A: “Head coach John Harbaugh was pretty tight-lipped about Oher’s status in his news conference Monday. He described Oher as “day-to-day, week-to-week.” All indications are, however, that Oher didn't suffer a significant ankle injury, and it's not out of the question that he plays Sunday. Oher has never missed a game in his career, so it’s going to take a lot for him to sit. If he can't play, there are definite concerns. Rick Wagner, a rookie fifth-round pick out of Wisconsin, took Oher’s place last week and really struggled. The Ravens think Wagner has some upside, but he's probably not ready to be a starting right tackle at this stage of his career.”
Q: You closely watched the first four seasons of outside linebacker Paul Kruger’s NFL career. Do you think the Browns will get their money’s worth after signing him to a five-year, $40 million deal in March?

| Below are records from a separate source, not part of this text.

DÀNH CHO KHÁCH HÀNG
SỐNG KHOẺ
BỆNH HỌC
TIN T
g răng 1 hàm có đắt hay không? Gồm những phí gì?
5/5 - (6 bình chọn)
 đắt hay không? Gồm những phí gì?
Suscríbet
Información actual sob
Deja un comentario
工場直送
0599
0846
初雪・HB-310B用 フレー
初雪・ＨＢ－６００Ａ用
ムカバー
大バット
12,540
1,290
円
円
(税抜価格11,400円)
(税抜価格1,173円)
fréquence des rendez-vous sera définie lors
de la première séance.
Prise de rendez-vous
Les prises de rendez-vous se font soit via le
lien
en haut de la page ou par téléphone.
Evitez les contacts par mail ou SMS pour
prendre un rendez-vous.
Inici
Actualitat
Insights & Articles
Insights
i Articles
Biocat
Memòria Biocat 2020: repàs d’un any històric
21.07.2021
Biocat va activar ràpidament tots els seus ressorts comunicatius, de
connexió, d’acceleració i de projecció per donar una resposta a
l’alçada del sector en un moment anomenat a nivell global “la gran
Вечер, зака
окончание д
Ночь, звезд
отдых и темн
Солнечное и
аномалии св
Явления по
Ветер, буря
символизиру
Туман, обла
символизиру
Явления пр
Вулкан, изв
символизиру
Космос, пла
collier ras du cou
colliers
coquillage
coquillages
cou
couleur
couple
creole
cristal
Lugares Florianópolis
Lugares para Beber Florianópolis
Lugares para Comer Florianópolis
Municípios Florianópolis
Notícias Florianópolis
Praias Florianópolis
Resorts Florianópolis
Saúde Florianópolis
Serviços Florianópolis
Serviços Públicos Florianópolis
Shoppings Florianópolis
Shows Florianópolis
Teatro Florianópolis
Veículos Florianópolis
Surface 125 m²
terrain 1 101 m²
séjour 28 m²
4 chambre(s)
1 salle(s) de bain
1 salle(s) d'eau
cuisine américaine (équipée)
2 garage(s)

A: “I think they will because in this day and age in the NFL, you can never have enough pass rushers. And Kruger, more than anything, can get to the quarterback. The other thing about him is he seems to still be getting better, which bodes well for Cleveland. Kruger is a real hard worker, he’s played in a ton of big games and he’s also been around some great defensive players. So I think he has a lot to offer a young and improving defense both on the field and in the locker room.”